When things go wrong, what I’ve learnt from a crap situation

I recently started an e-course for creative businesses. I had high hopes; I’d done other e-courses with the same tutor and got a lot out of them. I made good solid virtual friends that led to us being friends in real life. My creativity blossomed, it worked well for me. The courses had regular emails, regular online events and supportive, lively Facebook groups that went with them.

The last course didn’t work for me because there was no free speech on the Facebook group. Discussion was not encouraged. Comments were allowed on certain subjects at certain times only, comments were moderated, deleted without warning. Every time I posted I felt the tippy toe stress of an abusive relationship – ‘will I annoy them’ going through my head, ‘what will they do?’. What they did do is remove me from the Facebook group, which actually saves me shit loads of stress checking it all the time trying to find out if I had missed something. So that’s good.

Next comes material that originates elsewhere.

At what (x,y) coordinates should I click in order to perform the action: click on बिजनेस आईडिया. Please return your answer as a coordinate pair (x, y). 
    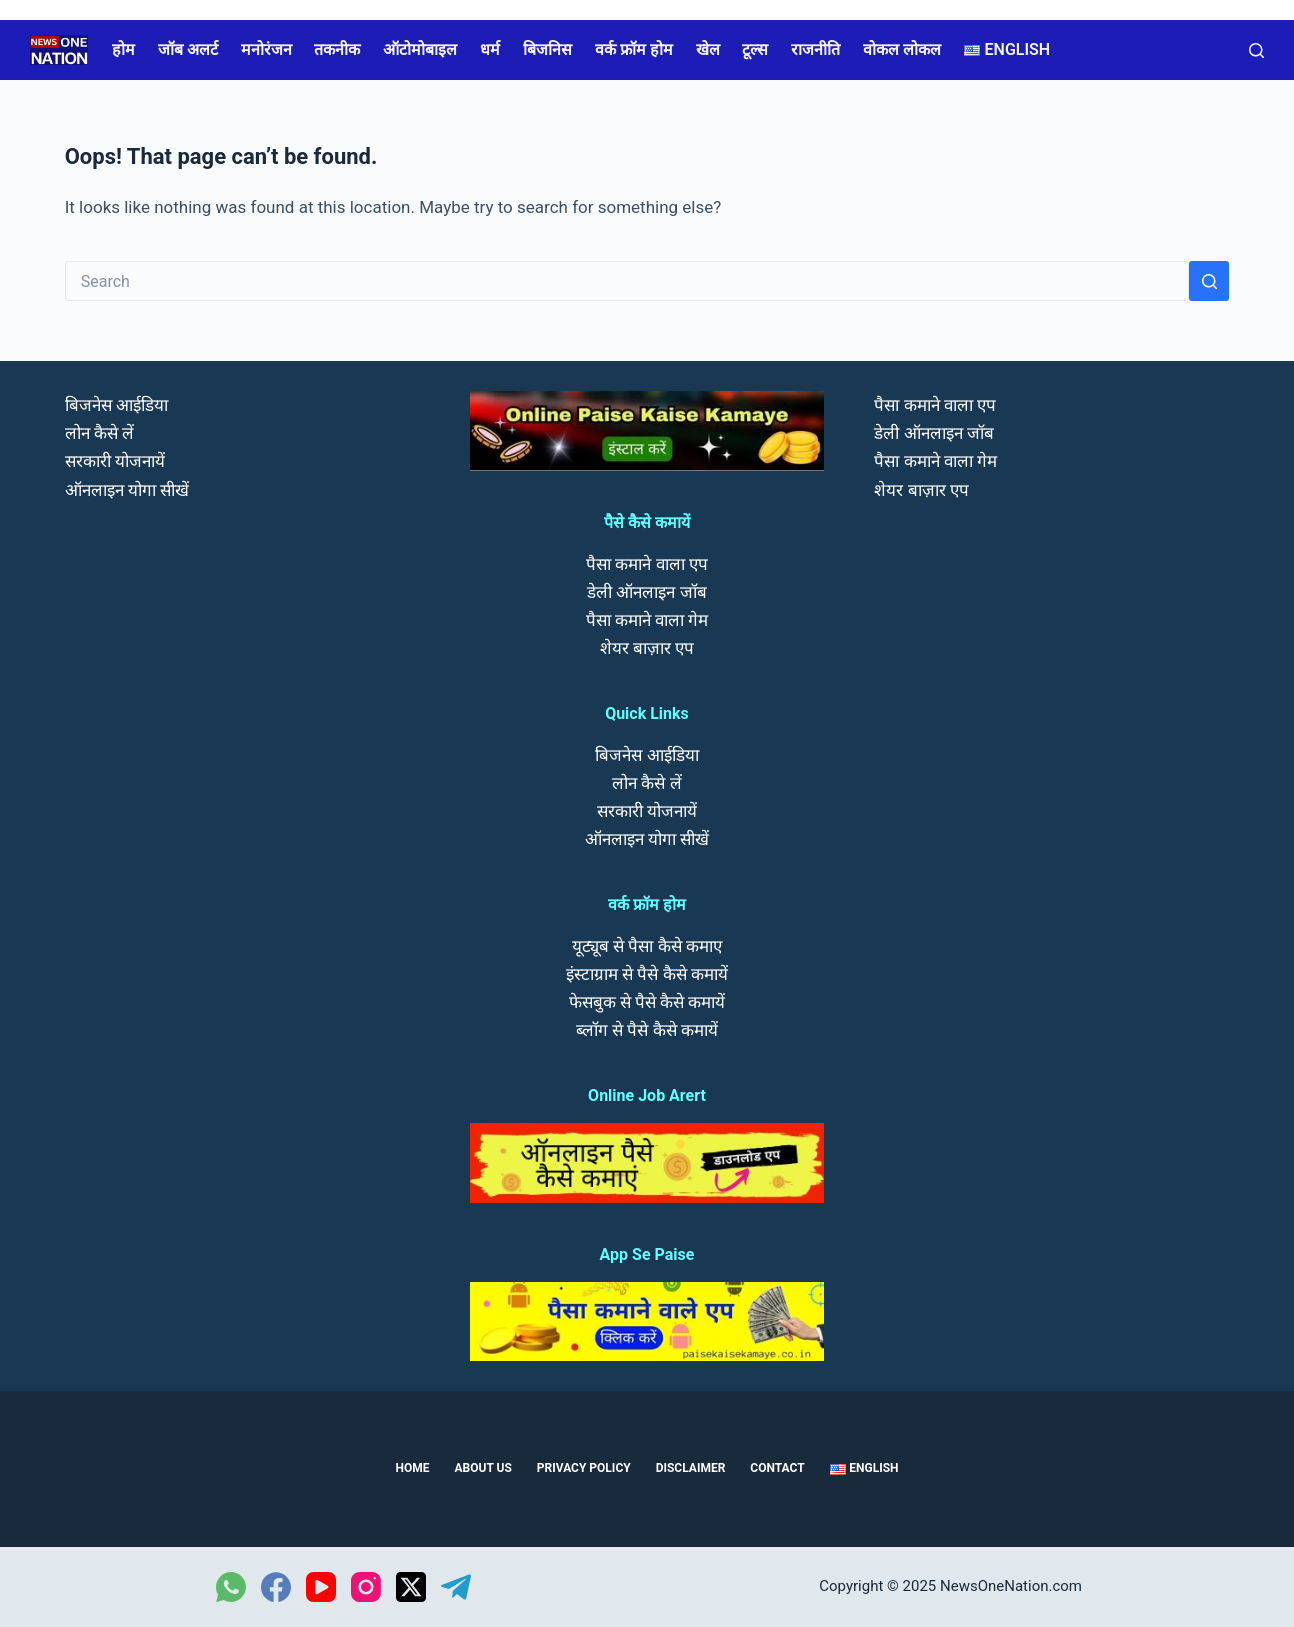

I know that some people are able to create great works of art in prison environments. I’m not one of them. I cannot create anything in a moderated world, I can’t be myself if I’m censored. Having been mostly self employed since the age of 18 I’ve managed to build up a lifestyle around my inability to be someone else. Or even pretend to be someone else, really, what you see is what you get.

So what have I learned? The dreadful reminder that being a presence on the internet can go to some peoples heads, and hopefully it will never go to mine. Hopefully someone will tell me if it looks like it’s going to.

I’ve been reminded that full control of a situation is not necessarily a good thing. Sometimes letting other people in gives you a sense of reality that you might miss being in the middle of it. As a control freak myself (you have to be when you are a single parent) that is a difficult one for me but a good lesson to learn and remember, every time.

I’ve been reminded that even if you really know your stuff, a certain amount of humility can prevent meglomania.

I have run www.lactivist.co.uk  and the other websites in the lactivist empire for the last decade, which included many interviews, (the most exciting one being when the outside broadcast van came to my house because I had no childcare and they really wanted me to speak about breastfeeding on the World Service.) I’ve been complemented by 3 professional business owners, on 3 separate occasions because they were impressed that none of it went to my head. I’m not a prima donna blogger. If I ever become one, someone take me out the back and shoot me, you have my permission.

I’ve learned that in a learning environment with a group, be it on the internet or elsewhere, it’s really important for the members of the class to be able to form as a group, so they feel safe to share and so they are interested in the other people doing the course. This can only work if there can be discussion and comment.  I’ve learned that if I do a course it helps me to have clear tasks and deadlines. These 2 nuggets of info will help me be a better course tutor myself.

I’m still on the course, well maybe not after this post but I’d rather lose the (unrefundable) £95 I paid than my integrity. I’m happy to think of that £95 as payment for the excellent value I got from the previous courses. I have no hard feelings, it just didn’t work for me and I learned a lot from what didn’t work.

I am true to myself and I remain an honest warrior.

Metta is more powerful than weapons.